Me siento muy emocionada, con cámara en mano, estoy lista para captar las maravillas del festival de Congos y Diablos, una fiesta cultural que se celebra cada dos años en dicha la provincia y que revive la lucha entre el bien y el mal, entre el negro esclavo y el blanco español, entre Dios y el Diablo. La tradición prevalece ya con el ritmo del tambor y se rememora el tiempo de la colonia. Es una manifestación autóctona de ritmo y folklore que ha permanecido intacta.

En esta oportunidad mi orgullo fue mayor al participar de este evento, al observar el letrero: “La cultura Congo fue reconocida como Patrimonio Cultural Inmaterial de la Humanidad por la Unesco en noviembre de 2018”.

Todo era perfecto la temperatura alcanzaba unos 28° c, agradable a los turistas y locales que recorrían las calles inundadas de una mezcla de olores a gastronomía afrodescendiente. En las fondas abundan el saus, el arroz con coco y pescado con leche de coco, así me animé a ordenar una torreja de bacalao y una chicha de saril bien fría.

Ya se escuchan entre los callejones el pujar de los diablos y sus latigazos, así como el compás de los cascabeles que usan en los pies. El tambor zumbaba acompañado de danzantes mujeres negras con polleras de colores, quienes adornan sus cabelleras con flores y marcan el ritmo con sus palmas.

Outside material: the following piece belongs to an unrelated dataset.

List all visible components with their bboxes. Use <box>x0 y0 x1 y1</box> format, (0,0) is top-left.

Cuando observaba a los congos, pensaba: ellos personifican a los antiguos negros esclavos que huían de sus amos españoles. Es como revivir la historia descrita en los libros… ¡Qué orgullosa me sentí de la herencia cultural de mi país!

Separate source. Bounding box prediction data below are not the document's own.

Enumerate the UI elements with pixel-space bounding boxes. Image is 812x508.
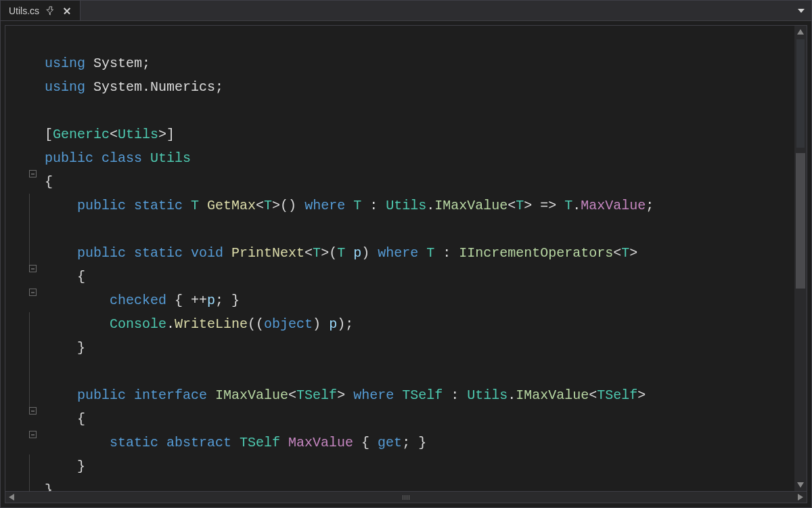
code-token: Utils (386, 198, 426, 213)
code-token: using (45, 56, 93, 71)
code-token: . (166, 316, 175, 332)
code-token: ; (646, 198, 654, 213)
code-token: T (516, 198, 524, 213)
code-token: . (508, 387, 516, 403)
scroll-thumb[interactable] (796, 153, 805, 289)
code-token (45, 387, 77, 403)
code-token: System (93, 56, 142, 71)
code-token: ); (337, 316, 353, 332)
code-token: ; } (402, 435, 426, 450)
tab-filename: Utils.cs (9, 5, 39, 16)
tab-bar: Utils.cs (1, 1, 811, 21)
code-token: ) (361, 245, 378, 261)
code-token (45, 245, 77, 261)
code-token: > (637, 387, 646, 403)
code-token: T (191, 198, 207, 213)
editor-body: using System; using System.Numerics; [Ge… (5, 25, 807, 491)
code-token: Utils (467, 387, 508, 403)
code-token: [ (45, 127, 53, 142)
close-icon[interactable] (62, 6, 72, 16)
code-token: Numerics (150, 79, 215, 95)
code-token: T (353, 198, 369, 213)
code-token: . (426, 198, 434, 213)
fold-toggle[interactable] (29, 407, 37, 415)
code-token: } (45, 482, 53, 491)
code-token: PrintNext (231, 245, 304, 261)
code-token: ) (313, 316, 329, 332)
code-editor[interactable]: using System; using System.Numerics; [Ge… (41, 26, 794, 491)
code-token: > (629, 245, 637, 261)
code-token: . (572, 198, 581, 213)
code-token: T (313, 245, 321, 261)
fold-toggle[interactable] (29, 289, 37, 296)
code-token: ; (215, 79, 223, 95)
code-token: System (93, 79, 142, 95)
code-token (45, 316, 110, 332)
code-token: { (361, 435, 378, 450)
code-token: public static (77, 198, 191, 213)
code-token: T (621, 245, 629, 261)
code-token: IIncrementOperators (459, 245, 613, 261)
code-minimap[interactable] (796, 39, 805, 148)
code-token: >] (158, 127, 175, 142)
code-token: GetMax (207, 198, 256, 213)
code-token: TSelf (240, 435, 288, 450)
code-token: get (378, 435, 402, 450)
code-token: : (369, 198, 386, 213)
code-token: . (142, 79, 150, 95)
code-token: } (45, 459, 85, 474)
code-token: using (45, 79, 93, 95)
code-token: >( (321, 245, 337, 261)
code-token: < (589, 387, 597, 403)
code-token: Console (110, 316, 166, 332)
code-token: IMaxValue (215, 387, 288, 403)
code-token: public class (45, 150, 150, 166)
code-token: TSelf (296, 387, 337, 403)
scroll-up-icon[interactable] (794, 26, 807, 38)
code-token: ; } (215, 293, 240, 308)
pin-icon[interactable] (46, 6, 55, 16)
outline-gutter[interactable] (5, 26, 41, 491)
code-token: { (45, 411, 85, 427)
tabbar-spacer (81, 1, 791, 20)
file-tab[interactable]: Utils.cs (1, 1, 81, 20)
code-token: MaxValue (288, 435, 361, 450)
code-token: p (353, 245, 361, 261)
code-token: Utils (150, 150, 191, 166)
code-token: IMaxValue (516, 387, 589, 403)
code-token (45, 293, 110, 308)
code-token: < (613, 245, 621, 261)
code-token: < (110, 127, 118, 142)
fold-toggle[interactable] (29, 265, 37, 272)
scroll-down-icon[interactable] (794, 479, 807, 491)
code-token (45, 435, 110, 450)
code-token: < (288, 387, 296, 403)
code-token: public static void (77, 245, 231, 261)
code-token: where (378, 245, 426, 261)
code-token: < (256, 198, 264, 213)
code-token: > => (524, 198, 564, 213)
tab-overflow-button[interactable] (791, 1, 811, 20)
code-token: { (45, 269, 85, 284)
code-token: where (304, 198, 353, 213)
code-token: < (304, 245, 313, 261)
code-token: { ++ (175, 293, 207, 308)
scroll-right-icon[interactable] (794, 491, 807, 503)
code-token: checked (110, 293, 175, 308)
code-token: ; (142, 56, 150, 71)
fold-toggle[interactable] (29, 431, 37, 438)
scroll-track[interactable] (794, 38, 807, 479)
code-token: : (443, 245, 459, 261)
vertical-scrollbar[interactable] (794, 26, 807, 491)
scroll-left-icon[interactable] (5, 491, 18, 503)
hscroll-track[interactable] (18, 492, 794, 503)
code-token: T (337, 245, 353, 261)
fold-toggle[interactable] (29, 170, 37, 177)
code-token: Utils (118, 127, 158, 142)
code-token: public interface (77, 387, 215, 403)
horizontal-scrollbar[interactable] (5, 491, 807, 503)
code-token: IMaxValue (434, 198, 508, 213)
splitter-handle-icon[interactable] (401, 494, 411, 501)
code-token: T (564, 198, 572, 213)
code-token: WriteLine (175, 316, 248, 332)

Camino por las ruinas cargadas de historia y belleza, reflexiono sobre esta fiesta de expresiones e intercambio sociocultural.

Ya cae la tarde y debo volver a casa, pero esta vez cargada de cultura e identidad, recordando los colores e historias antiguas de dolor, lucha y victoria de la libertad de aquellos que sufrieron maltrato y que murieron por su raza. Antes de marcharme, aprecie la belleza de las playas con aguas cristalinas, arena blanca, aire puro y el sonido de las olas reventando en la orilla, junto a las sonrisas de mis familiares por este viaje emocionante.

Por favor espera...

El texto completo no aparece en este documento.